L’article 69 du Deuxième Protocole additionnel à la Convention de Genève affirme que « la faim ne doit pas être utilisé comme arme de guerre, et les personnes déplacées et les civils doivent être protégés et soignés contre la famine et la privation de denrées alimentaires de base. Il est également important de fournir de l’eau propre et potable aux personnes déplacées et aux civils pendant les périodes de guerre et de conflit. L’eau est un droit humain fondamental et sa garantie est une priorité de la protection humanitaire.
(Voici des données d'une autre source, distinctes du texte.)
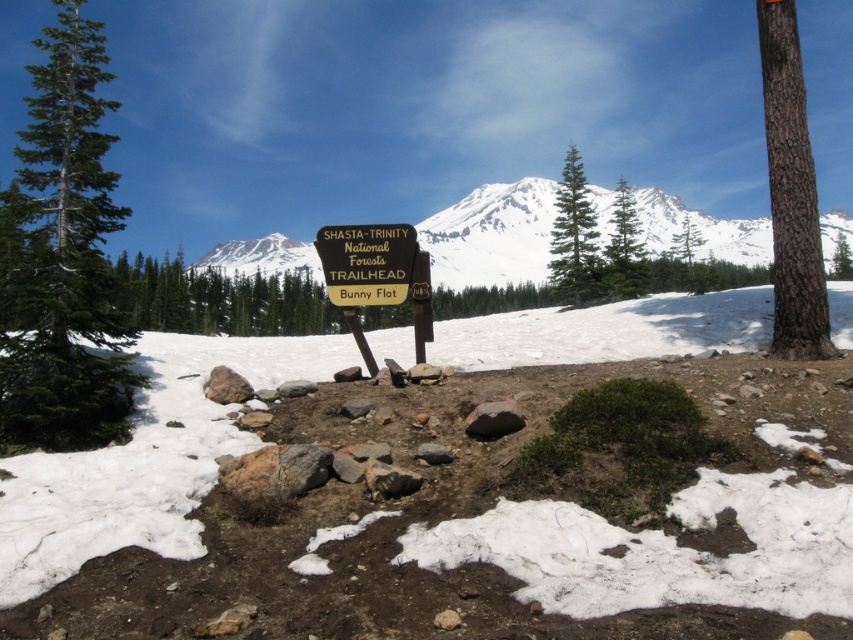 You are a hiker standing at the wooden signpost in the foreground of the mountain landscape. You want to take a photo of the brown rough bark tree at right and the green textured pine tree at upper center. Which tree should you focus on first if you want to capture both in your camera frame?

You should focus on the green textured pine tree at upper center first because the brown rough bark tree at right is to the left of it, meaning the pine tree is closer to the center of the scene and might be easier to frame with both trees in view.

You are standing at the base of the wooden signpost in the scene. Looking towards the green textured pine tree at center, what is its approximate 2D coordinate location on the image?

The green textured pine tree at center is located at the 2D coordinate point of approximately 0.392 in the x axis and 0.807 in the y axis. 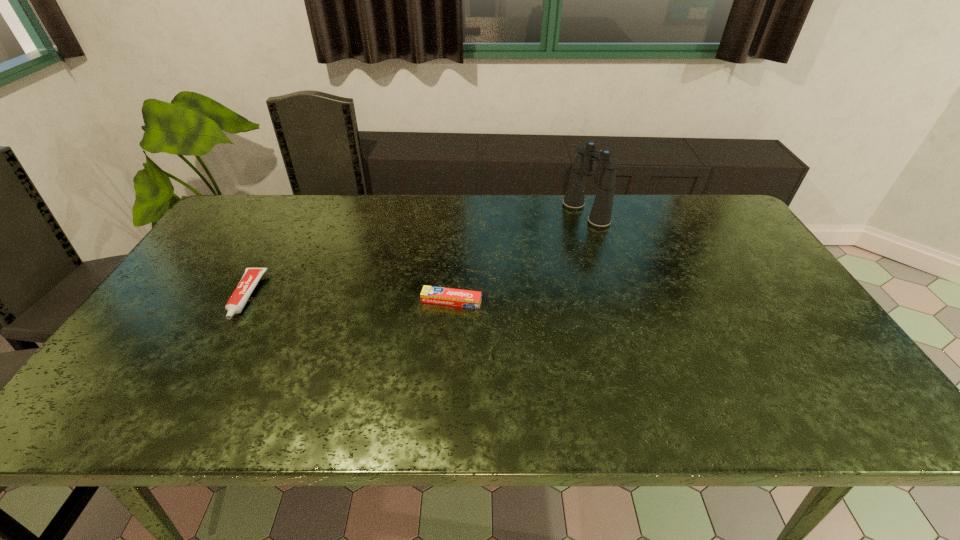 Image resolution: width=960 pixels, height=540 pixels. In order to click on empty location between the farthest object and the second object from left to right in this screenshot , I will do pos(518,257).

The width and height of the screenshot is (960, 540). Find the location of `vacant area between the left toothpaste and the shortest object`. vacant area between the left toothpaste and the shortest object is located at coordinates (348, 299).

This screenshot has width=960, height=540. In order to click on vacant point located between the leftmost object and the second object from right to left in this screenshot , I will do point(348,299).

Locate an element on the screen. The width and height of the screenshot is (960, 540). free space that is in between the leftmost object and the shortest object is located at coordinates (348, 299).

Locate which object is the closest to the shorter toothpaste. Please provide its 2D coordinates. Your answer should be formatted as a tuple, i.e. [(x, y)], where the tuple contains the x and y coordinates of a point satisfying the conditions above.

[(600, 216)]

Locate which object is the second closest to the leftmost object. Please provide its 2D coordinates. Your answer should be formatted as a tuple, i.e. [(x, y)], where the tuple contains the x and y coordinates of a point satisfying the conditions above.

[(600, 216)]

Find the location of a particular element. The height and width of the screenshot is (540, 960). free space that satisfies the following two spatial constraints: 1. at the nozzle of the shortest object; 2. on the right side of the leftmost object is located at coordinates (244, 301).

Locate an element on the screen. This screenshot has height=540, width=960. free space that satisfies the following two spatial constraints: 1. on the back side of the shorter toothpaste; 2. on the left side of the binoculars is located at coordinates (457, 213).

I want to click on free spot that satisfies the following two spatial constraints: 1. at the nozzle of the second object from left to right; 2. on the left side of the leftmost object, so click(x=244, y=301).

Where is `blank area in the image that satisfies the following two spatial constraints: 1. at the nozzle of the second tallest object; 2. on the right side of the shorter toothpaste`? blank area in the image that satisfies the following two spatial constraints: 1. at the nozzle of the second tallest object; 2. on the right side of the shorter toothpaste is located at coordinates (244, 301). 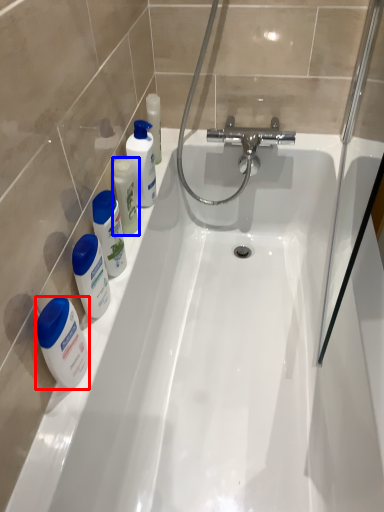 Question: Which of the following is the closest to the observer, mouthwash (highlighted by a red box) or mouthwash (highlighted by a blue box)?

Choices:
 (A) mouthwash
 (B) mouthwash

Answer: (A) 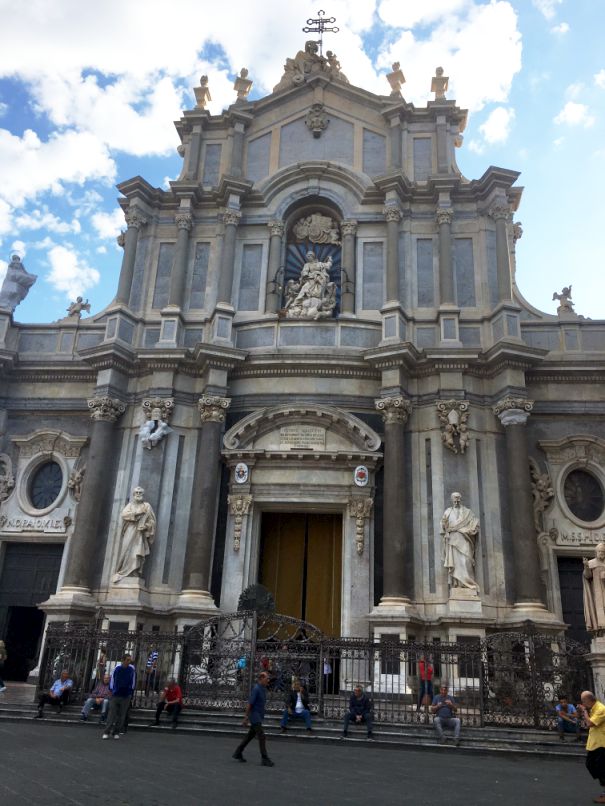 Where is `statue on right`? statue on right is located at coordinates (462, 533). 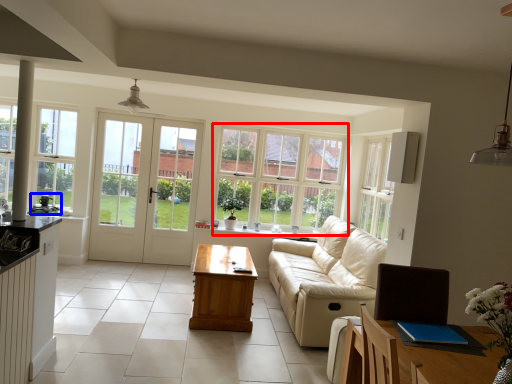 Question: Which of the following is the closest to the observer, window (highlighted by a red box) or appliance (highlighted by a blue box)?

Choices:
 (A) window
 (B) appliance

Answer: (B) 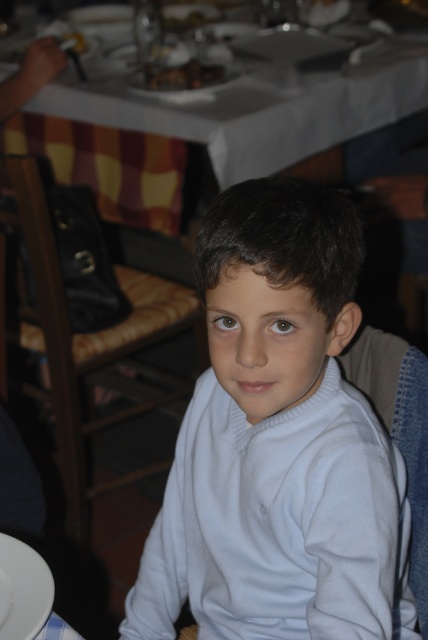 You are trying to decide whether the white woolen sweater at center can be placed on the white glossy plate at lower left. Based on their sizes, is this possible?

The white woolen sweater at center is larger in size than the white glossy plate at lower left, so it cannot be placed on top of the plate since the sweater is bigger.

Based on the scene description, where is the white woolen sweater at center located in terms of its 2D coordinates?

The white woolen sweater at center is located at the 2D coordinates of point (279, 444). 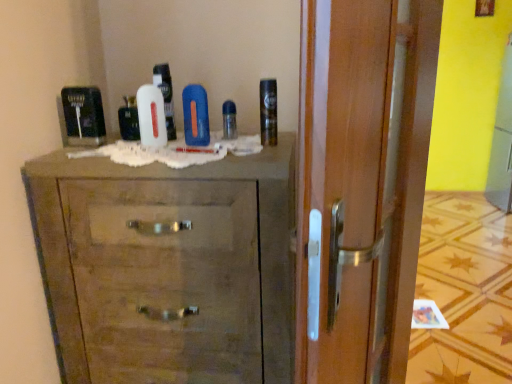 Question: Is white matte shaving cream at center, which is the first shaving cream from left to right, outside shiny metallic can at upper right, positioned as the 3th shaving cream in left-to-right order?

Choices:
 (A) no
 (B) yes

Answer: (B)

Question: Does white matte shaving cream at center, acting as the third shaving cream starting from the right, have a greater width compared to shiny metallic can at upper right, positioned as the 3th shaving cream in left-to-right order?

Choices:
 (A) yes
 (B) no

Answer: (A)

Question: From the image's perspective, is white matte shaving cream at center, which is the first shaving cream from left to right, under shiny metallic can at upper right, marked as the first shaving cream in a right-to-left arrangement?

Choices:
 (A) yes
 (B) no

Answer: (A)

Question: Is white matte shaving cream at center, acting as the third shaving cream starting from the right, turned away from shiny metallic can at upper right, positioned as the 3th shaving cream in left-to-right order?

Choices:
 (A) no
 (B) yes

Answer: (A)

Question: From a real-world perspective, is white matte shaving cream at center, which is the first shaving cream from left to right, physically below shiny metallic can at upper right, marked as the first shaving cream in a right-to-left arrangement?

Choices:
 (A) no
 (B) yes

Answer: (B)

Question: From the image's perspective, is wooden chest of drawers at center located above or below blue matte bottle at center?

Choices:
 (A) above
 (B) below

Answer: (B)

Question: Is wooden chest of drawers at center bigger or smaller than blue matte bottle at center?

Choices:
 (A) small
 (B) big

Answer: (B)

Question: Is wooden chest of drawers at center wider or thinner than blue matte bottle at center?

Choices:
 (A) wide
 (B) thin

Answer: (A)

Question: Considering the relative positions of wooden chest of drawers at center and blue matte bottle at center in the image provided, is wooden chest of drawers at center to the left or to the right of blue matte bottle at center?

Choices:
 (A) right
 (B) left

Answer: (B)

Question: Is point (125, 132) closer or farther from the camera than point (170, 114)?

Choices:
 (A) farther
 (B) closer

Answer: (A)

Question: In the image, is white glossy mouthwash at center, which is the 2th mouthwash from right to left, positioned in front of or behind white matte shaving cream at center, the 2th shaving cream positioned from the right?

Choices:
 (A) front
 (B) behind

Answer: (B)

Question: From the image's perspective, is white glossy mouthwash at center, placed as the 1th mouthwash when sorted from left to right, positioned above or below white matte shaving cream at center, the second shaving cream in the left-to-right sequence?

Choices:
 (A) above
 (B) below

Answer: (B)

Question: Is white glossy mouthwash at center, which is the 2th mouthwash from right to left, bigger or smaller than white matte shaving cream at center, the 2th shaving cream positioned from the right?

Choices:
 (A) big
 (B) small

Answer: (B)

Question: Do you think blue matte bottle at center is within shiny metallic can at upper right, positioned as the 3th shaving cream in left-to-right order, or outside of it?

Choices:
 (A) outside
 (B) inside

Answer: (A)

Question: Looking at their shapes, would you say blue matte bottle at center is wider or thinner than shiny metallic can at upper right, marked as the first shaving cream in a right-to-left arrangement?

Choices:
 (A) thin
 (B) wide

Answer: (B) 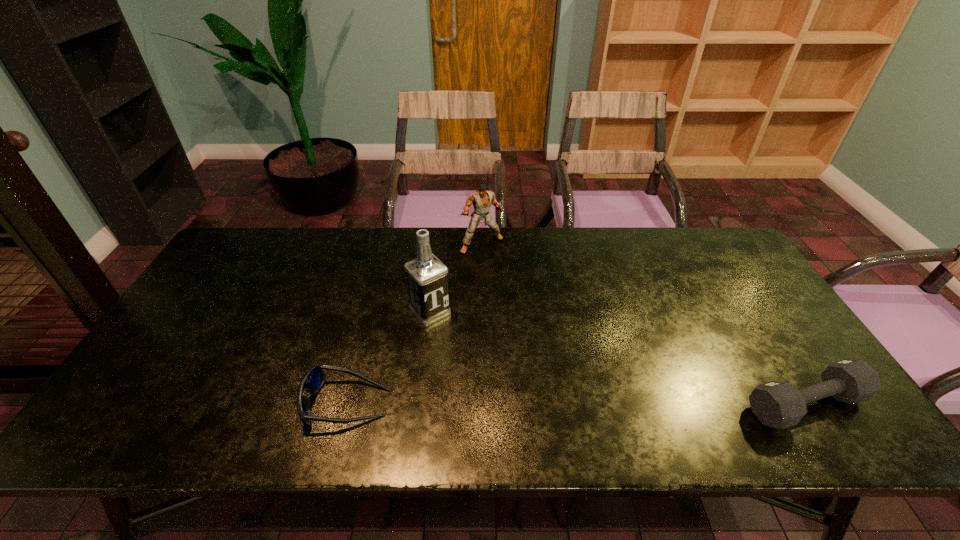 What are the coordinates of `empty location between the third tallest object and the leftmost object` in the screenshot? It's located at (576, 403).

The image size is (960, 540). Find the location of `empty space between the third tallest object and the second tallest object`. empty space between the third tallest object and the second tallest object is located at coordinates (643, 324).

Identify the location of empty location between the second object from right to left and the leftmost object. (415, 323).

The height and width of the screenshot is (540, 960). I want to click on vacant space that is in between the leftmost object and the second tallest object, so click(x=415, y=323).

This screenshot has width=960, height=540. What are the coordinates of `free space between the farthest object and the second object from left to right` in the screenshot? It's located at (456, 278).

Locate an element on the screen. Image resolution: width=960 pixels, height=540 pixels. vacant area that lies between the farthest object and the shortest object is located at coordinates (415, 323).

The image size is (960, 540). I want to click on vacant area between the dumbbell and the vodka, so pos(618,358).

Identify the location of free space between the shortest object and the vodka. The height and width of the screenshot is (540, 960). (389, 357).

Where is `empty location between the vodka and the second object from right to left`? The height and width of the screenshot is (540, 960). empty location between the vodka and the second object from right to left is located at coordinates (456, 278).

Select which object appears as the second closest to the vodka. Please provide its 2D coordinates. Your answer should be formatted as a tuple, i.e. [(x, y)], where the tuple contains the x and y coordinates of a point satisfying the conditions above.

[(481, 199)] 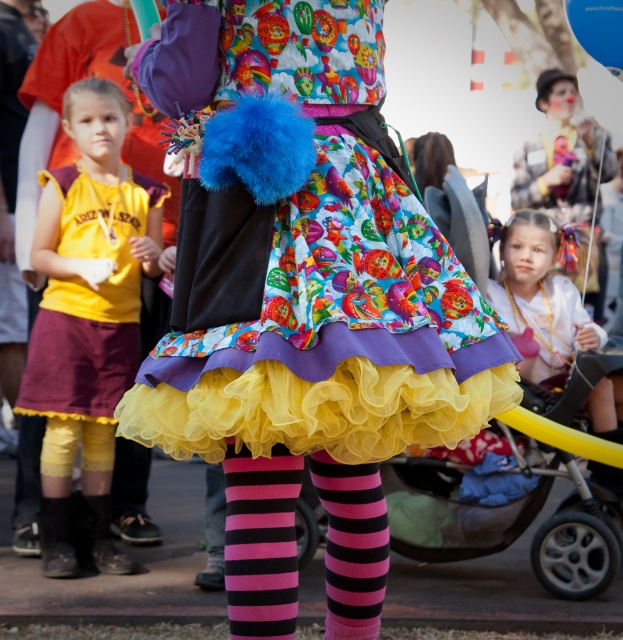 Question: From the image, what is the correct spatial relationship of multicolored fabric dress at center in relation to pastel hairband at upper center?

Choices:
 (A) right
 (B) left

Answer: (B)

Question: Which of the following is the farthest from the observer?

Choices:
 (A) (93, 324)
 (B) (462, 529)

Answer: (B)

Question: Based on their relative distances, which object is nearer to the pastel hairband at upper center?

Choices:
 (A) yellow jersey at left
 (B) multicolored fabric dress at center
 (C) yellow fabric baby carriage at lower center
 (D) blue fabric balloon at upper right

Answer: (C)

Question: Which of the following is the closest to the observer?

Choices:
 (A) (388, 496)
 (B) (592, 32)
 (C) (72, 433)

Answer: (C)

Question: Is the position of pastel hairband at upper center more distant than that of matte yellow dress at center?

Choices:
 (A) no
 (B) yes

Answer: (A)

Question: Can you confirm if multicolored fabric dress at center is positioned above pastel hairband at upper center?

Choices:
 (A) yes
 (B) no

Answer: (A) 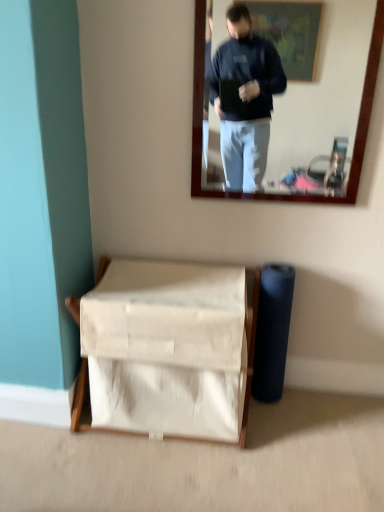 Question: Does point click(137, 343) appear closer or farther from the camera than point click(354, 180)?

Choices:
 (A) closer
 (B) farther

Answer: (A)

Question: Is white fabric basket at lower center wider or thinner than matte wooden mirror at upper center?

Choices:
 (A) wide
 (B) thin

Answer: (A)

Question: Is white fabric basket at lower center bigger or smaller than matte wooden mirror at upper center?

Choices:
 (A) big
 (B) small

Answer: (A)

Question: In terms of width, does matte wooden mirror at upper center look wider or thinner when compared to white fabric basket at lower center?

Choices:
 (A) wide
 (B) thin

Answer: (B)

Question: In terms of height, does matte wooden mirror at upper center look taller or shorter compared to white fabric basket at lower center?

Choices:
 (A) tall
 (B) short

Answer: (A)

Question: From the image's perspective, is matte wooden mirror at upper center positioned above or below white fabric basket at lower center?

Choices:
 (A) above
 (B) below

Answer: (A)

Question: From a real-world perspective, is matte wooden mirror at upper center physically located above or below white fabric basket at lower center?

Choices:
 (A) below
 (B) above

Answer: (B) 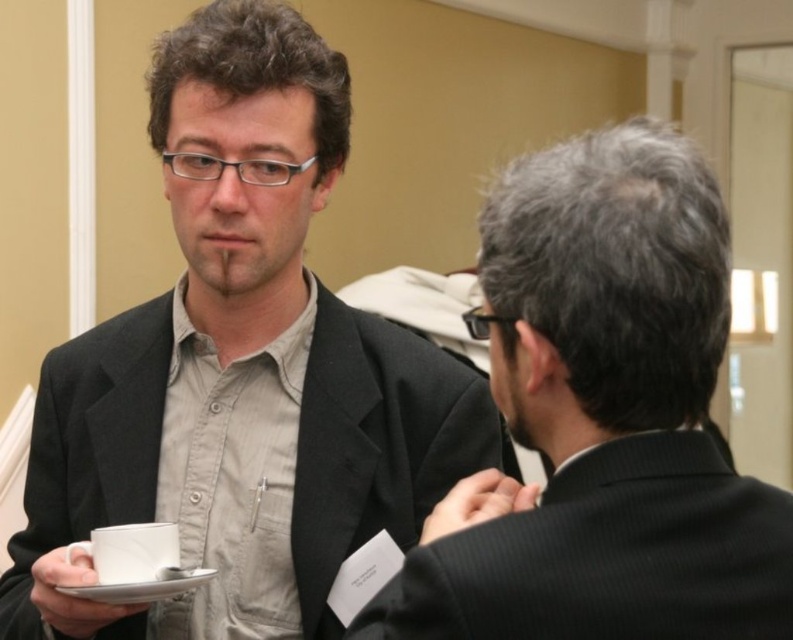 You are a photographer at the event and need to capture a photo that includes both the black pinstripe suit at right and the white ceramic cup at lower left. Since the cup is smaller, will you need to adjust your camera angle to ensure both are visible in the frame?

The black pinstripe suit at right is taller than the white ceramic cup at lower left, so you may need to adjust your camera angle to ensure both are visible in the frame.

Based on the photo, you are a photographer setting up for a formal event. You need to ensure that the matte black suit at center and the white ceramic saucer at lower left are both visible in your shot. Based on their sizes, which object should you prioritize framing closer to the camera to maintain their visibility?

The matte black suit at center is taller than the white ceramic saucer at lower left, so you should prioritize framing the white ceramic saucer at lower left closer to the camera to ensure both are visible. Wait, that seems contradictory. Let me think again. If the suit is taller, it might already be more visible. To keep both visible, maybe frame the saucer closer so it appears larger. Hmm, perhaps the answer should state that since the suit is taller, it will naturally be more prominent, so the saucer can

You are a photographer at a formal event. You need to take a photo of the black pinstripe suit at right and the white ceramic saucer at lower left. Based on their positions, which object is located more to the right side of the image?

The black pinstripe suit at right is to the right of the white ceramic saucer at lower left, so the black pinstripe suit at right is more to the right side of the image. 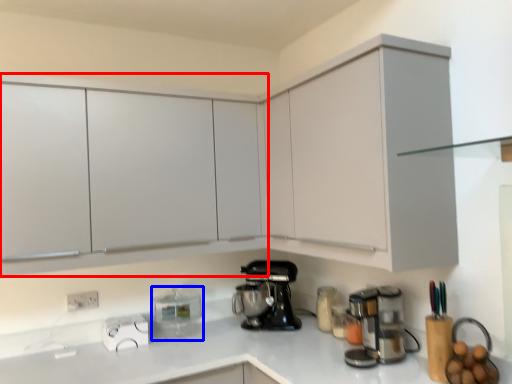 Question: Which object appears farthest to the camera in this image, cabinetry (highlighted by a red box) or kitchen appliance (highlighted by a blue box)?

Choices:
 (A) cabinetry
 (B) kitchen appliance

Answer: (B)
L’article 69 du Deuxième Protocole à la Convention de Genève établit un principe explicite exigeant que les parties belligérantes veillent à ce que les personnes déplacées et les civils aient accès à l’eau potable et protègent les infrastructures hydrauliques civiles de la destruction et des perturbations… »
Par ici, une vidéo qui raconte l’histoire de Rakan, seul survivant de la famille Hojo.
Le 29 mars, Marsel envoie cette photo avec un commentaire dont le réel saute à la figure !
Abu Amir, le 29 mars au soir, par WhatsApp.
Après l’envoi d’un message à Abu Amir pour avoir des nouvelles, il répond :
« Ma chère, la situation est très difficile ici. L’occupation est en train de démolir une ville entière à un kilomètre de chez moi. Cette ville s’appelle la Ville des Prisonniers et se trouve au nord du camp de Nuseirat. Nous craignons que l’occupation veuille dégager la route pour entrer dans la région de Nuseirat. Nous ne savons pas ce que l’occupation a l’intention de faire… »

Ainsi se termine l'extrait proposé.